Inhoud
- Gravende Krabben
- Tips
- Een krabbenanatomie
- Ontwikkelingsfase
- Gelokaliseerde krabaanpassingen om te overleven
Door veel biologen algemeen beschouwd als een stralend model voor evolutionair aanpassingsvermogen, verschenen krabben voor het eerst meer dan 500 miljoen jaar geleden en zijn nog steeds sterk. Deze schaaldieren bezitten complexe zenuwstelsels en gebruiken een combinatie van zintuigen om op prooien te jagen of zich te verbergen voor roofdieren. Het bewijzen van zeer aanpasbare, verschillende families of soorten krabben bloeien over de hele wereld in zowel zoet- als zoutwateromgevingen.
Gravende Krabben
Graven is een overlevingsaanpassing die twee doelen dient, die beide de totale krabbevolking helpen. Krabben graven zich in de zandige grond om hen heen om roofdieren te vermijden en een veilige plek te creëren om hun eieren te leggen. Deze aanpassing helpt niet alleen om krabben te beschermen tegen dieren hoger in de voedselketen, maar verhoogt ook drastisch de kans dat de eieren uitkomen en biedt jonge krabben enige initiële bescherming wanneer ze voor het eerst uit het ei komen.
De meeste krabben werpen periodiek hun harde schelpen of exoskeletten af terwijl ze groeien, waarbij ze een korte tijd in een softshell-fase doorbrengen totdat ze een nieuwe shell kweken.

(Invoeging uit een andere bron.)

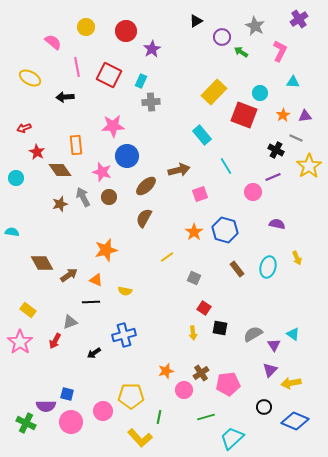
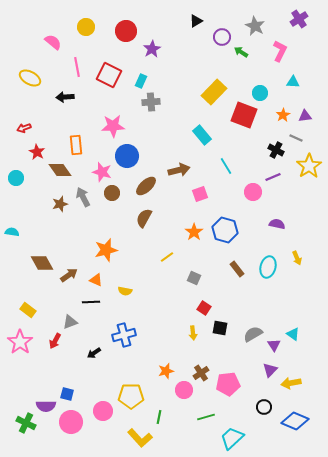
brown circle at (109, 197): moved 3 px right, 4 px up
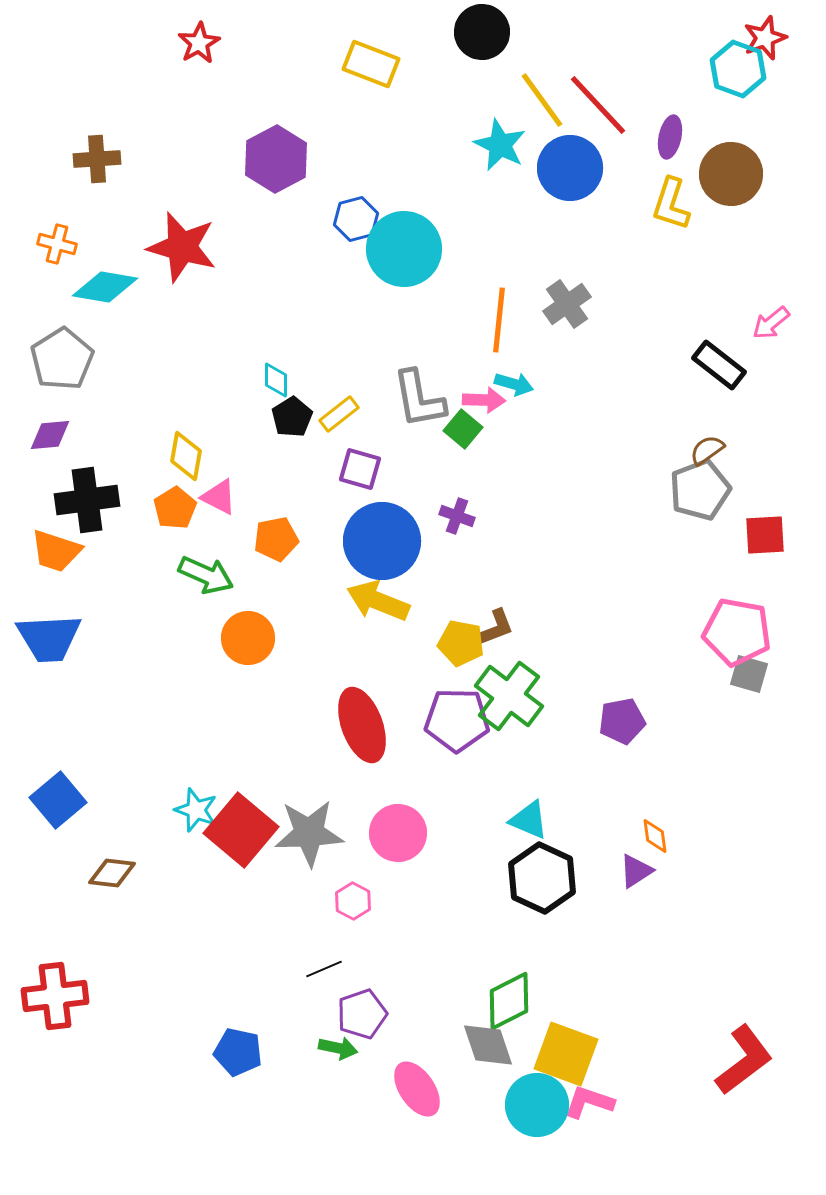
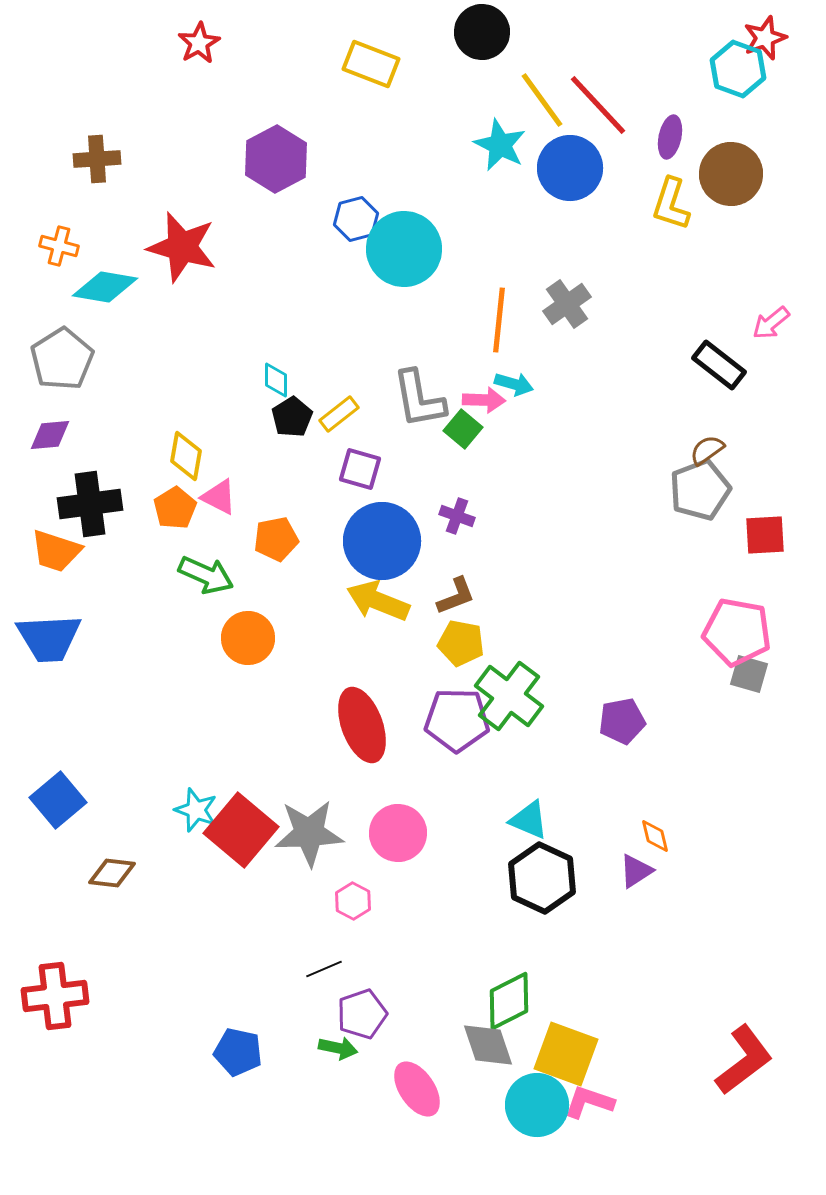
orange cross at (57, 244): moved 2 px right, 2 px down
black cross at (87, 500): moved 3 px right, 4 px down
brown L-shape at (495, 628): moved 39 px left, 32 px up
orange diamond at (655, 836): rotated 6 degrees counterclockwise
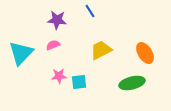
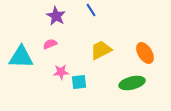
blue line: moved 1 px right, 1 px up
purple star: moved 1 px left, 4 px up; rotated 24 degrees clockwise
pink semicircle: moved 3 px left, 1 px up
cyan triangle: moved 4 px down; rotated 48 degrees clockwise
pink star: moved 2 px right, 4 px up
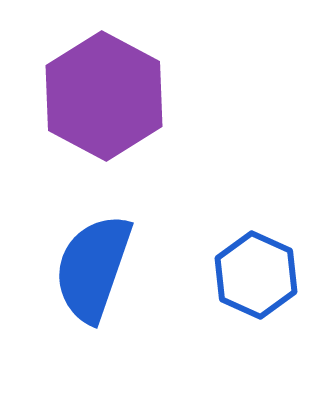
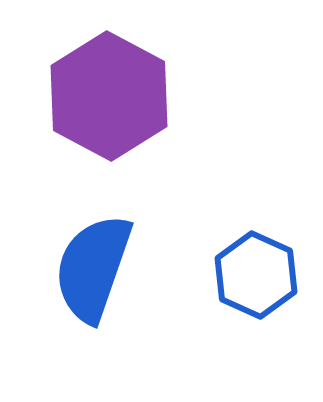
purple hexagon: moved 5 px right
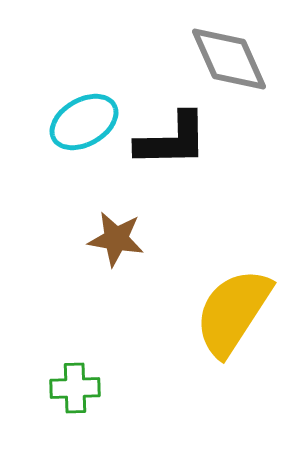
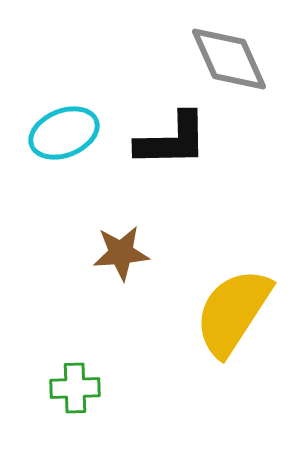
cyan ellipse: moved 20 px left, 11 px down; rotated 8 degrees clockwise
brown star: moved 5 px right, 14 px down; rotated 14 degrees counterclockwise
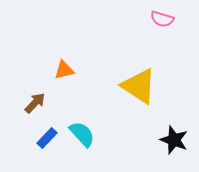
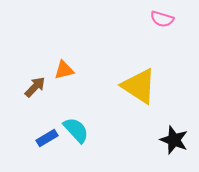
brown arrow: moved 16 px up
cyan semicircle: moved 6 px left, 4 px up
blue rectangle: rotated 15 degrees clockwise
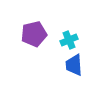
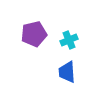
blue trapezoid: moved 7 px left, 7 px down
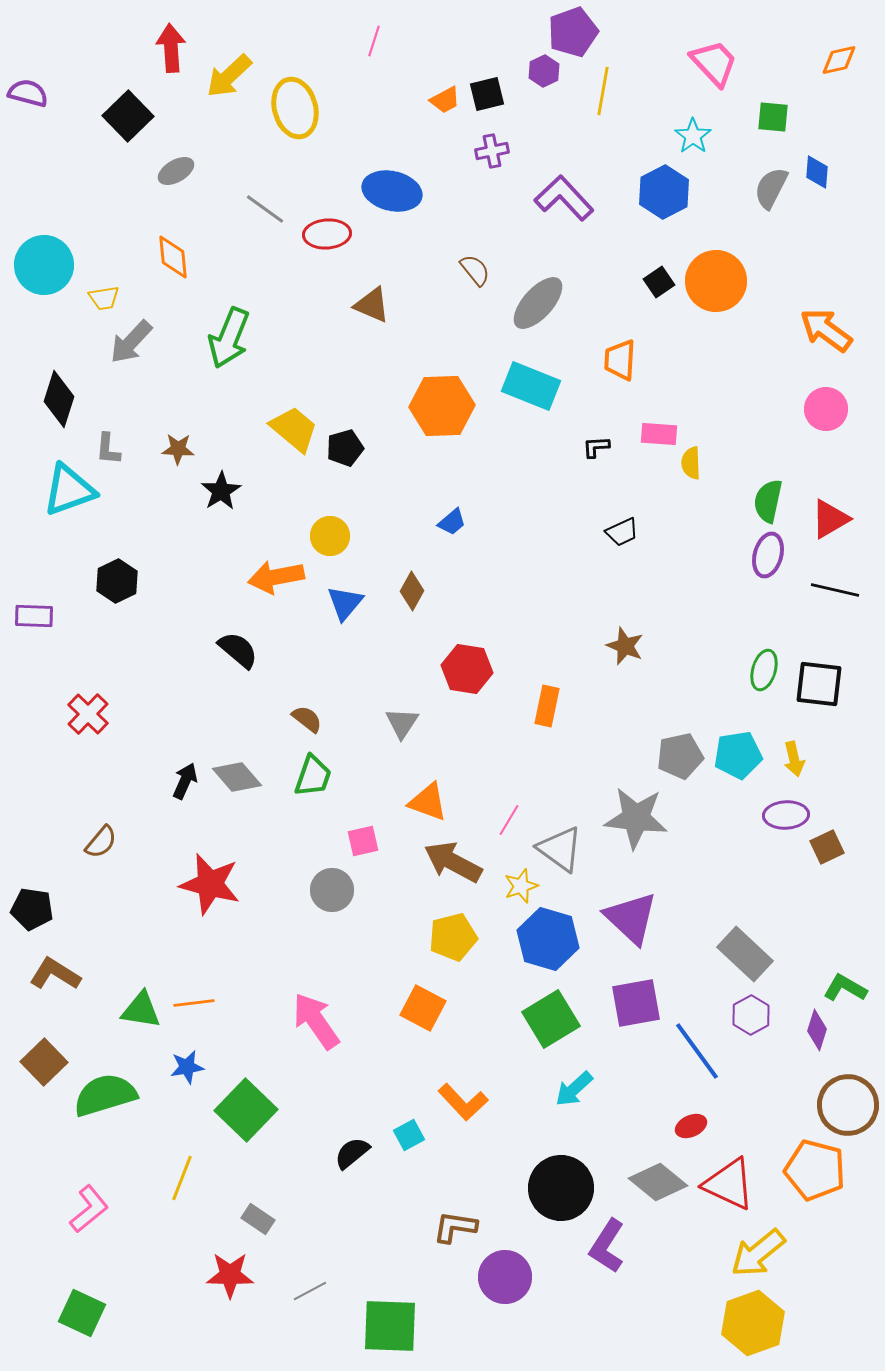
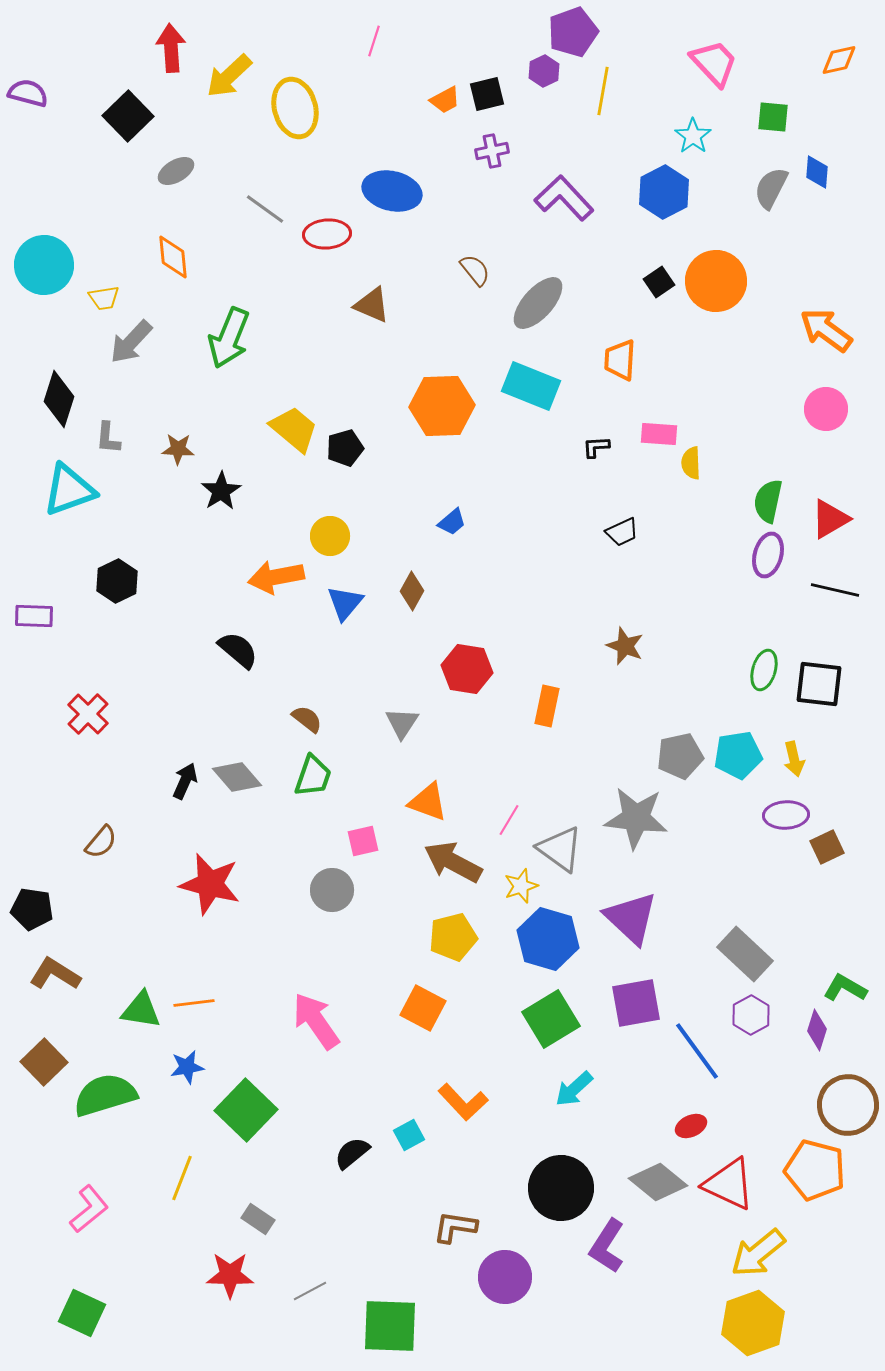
gray L-shape at (108, 449): moved 11 px up
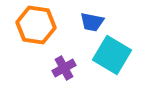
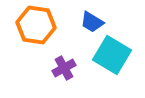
blue trapezoid: rotated 20 degrees clockwise
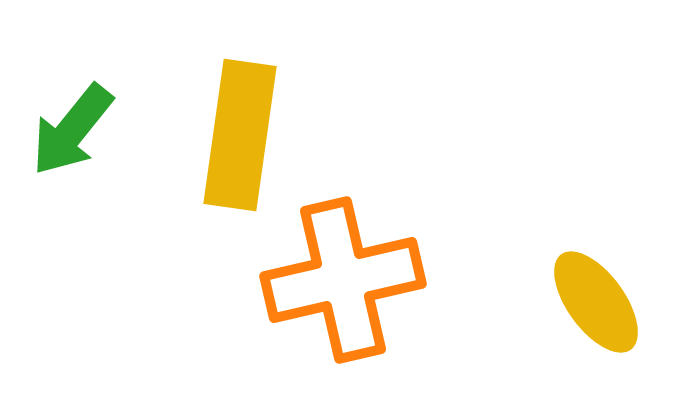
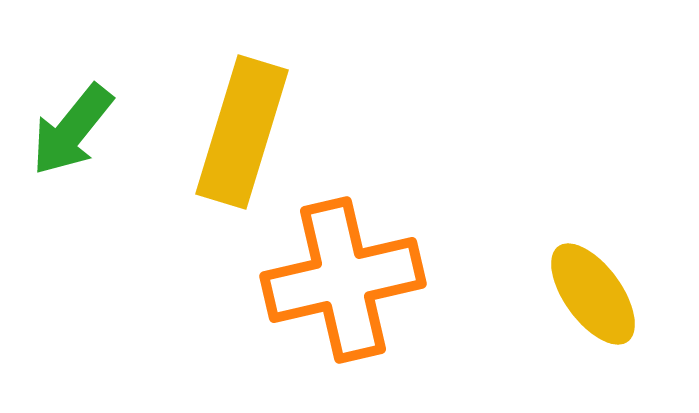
yellow rectangle: moved 2 px right, 3 px up; rotated 9 degrees clockwise
yellow ellipse: moved 3 px left, 8 px up
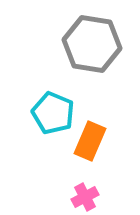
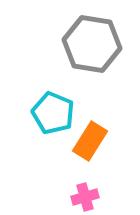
orange rectangle: rotated 9 degrees clockwise
pink cross: rotated 12 degrees clockwise
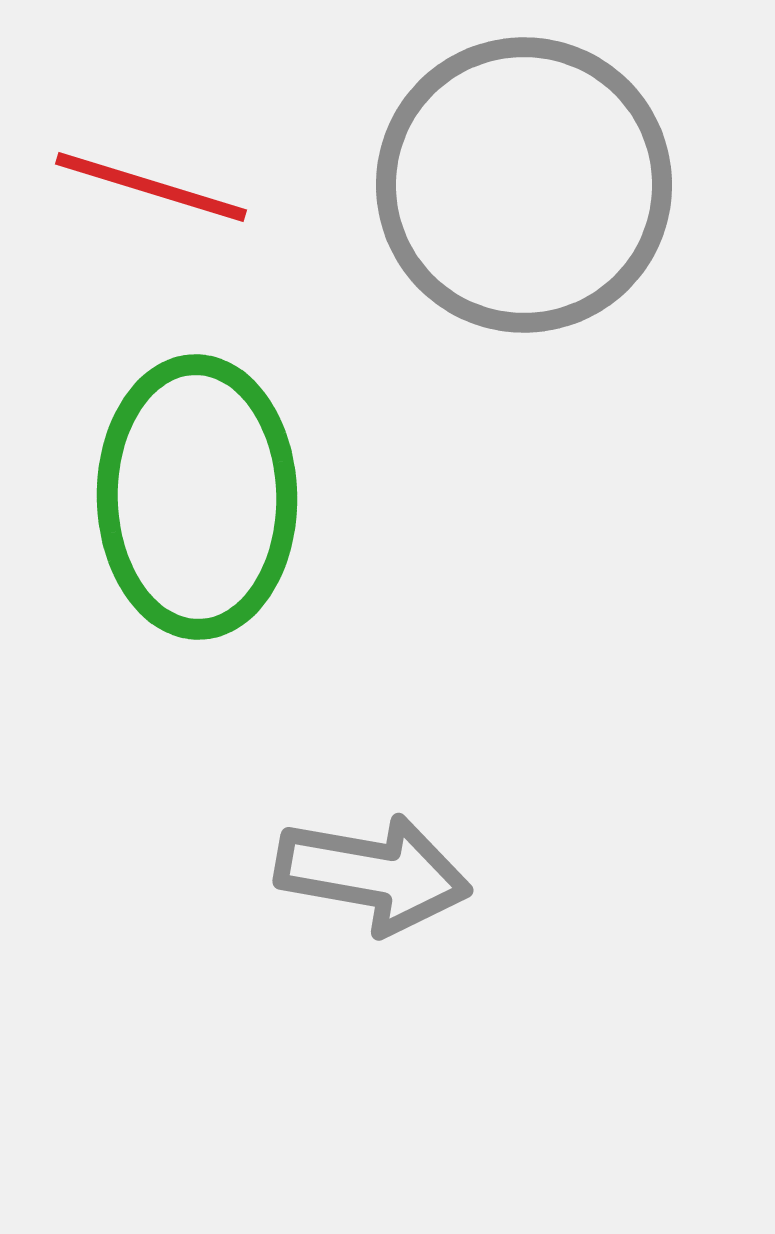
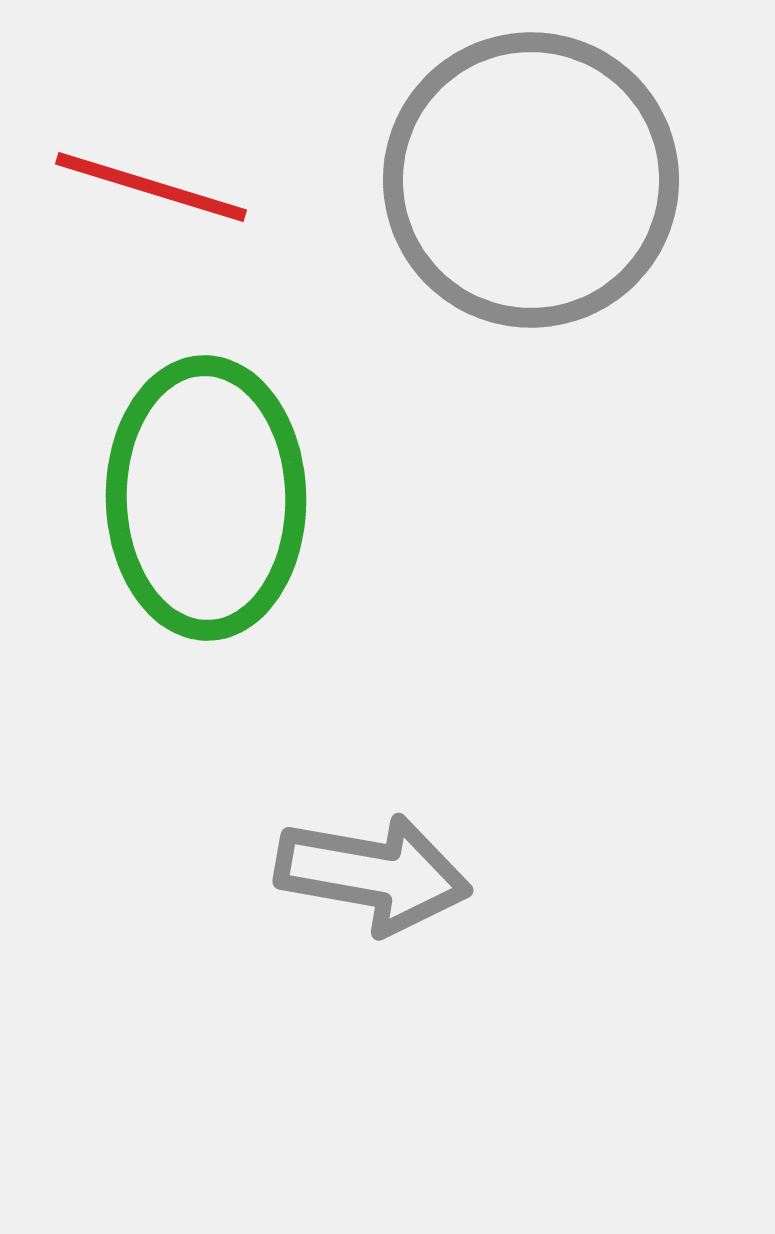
gray circle: moved 7 px right, 5 px up
green ellipse: moved 9 px right, 1 px down
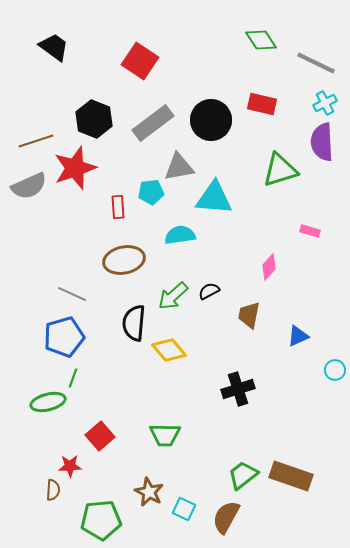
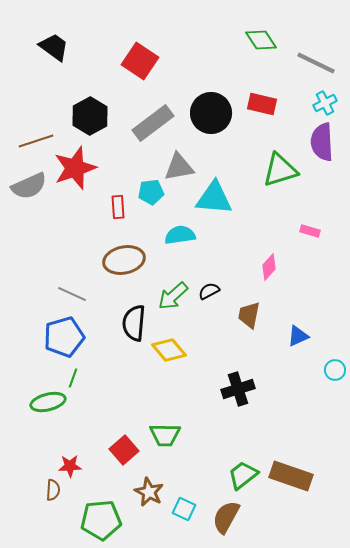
black hexagon at (94, 119): moved 4 px left, 3 px up; rotated 9 degrees clockwise
black circle at (211, 120): moved 7 px up
red square at (100, 436): moved 24 px right, 14 px down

Maar heremietkreeften omzeilen deze periode door gebruik te maken van schelpen die zijn achtergelaten door andere wezens, hun oude schelp te graven en zich een andere toe te eigenen terwijl ze groeien. Soms gebruiken ze niet-shell items zoals flesdoppen voor bescherming en in één beroemd geval leidde deze slimste van heremietkreeftenaanpassingen er zelfs toe dat een van de kleine beestjes zijn intrek nam in een groot Lego-stuk.
Tips
Een krabbenanatomie
Een krabbenanatomie onthult verschillende evolutionaire voordelen die helpen verklaren waarom dit dier zo flexibel is. Krabben hebben vijf verschillende poten, die een snelle beweging door zand mogelijk maken en de mogelijkheid om net zo snel heen en weer te bewegen als voorwaarts en achterwaarts. Krabben gebruiken hun ogen om zowel ultraviolet als zichtbaar licht te zien, waardoor ze zowel overdag als 's nachts even goed kunnen zien. Een harde buitenste schil biedt bescherming tegen roofdieren, naast de krabbenklauwen, die ze gebruiken om op prooien te jagen of roofdieren te bestrijden.
Ontwikkelingsfase
Krabben beginnen zich aan te passen aan hun omgeving, zelfs in de embryo- en larvale stadia. In laboratoriumtests vertonen soorten zoals de hoefijzerkrab een verbazingwekkend vermogen om zich aan te passen aan het zoutgehalte in het water om ze specifiek ontworpen te maken om in die bepaalde omgeving te gedijen. Dit aanpassingsvermogen verschijnt bijna nooit in het ontwikkelingsstadium van veel soorten en biedt krabben een natuurlijk voordeel in elke omgeving waarin ze wonen. Alles bij elkaar zult u merken dat krabben overal gedijen, van zoet water tot de diepten van de oceaan en bij de kust landen. .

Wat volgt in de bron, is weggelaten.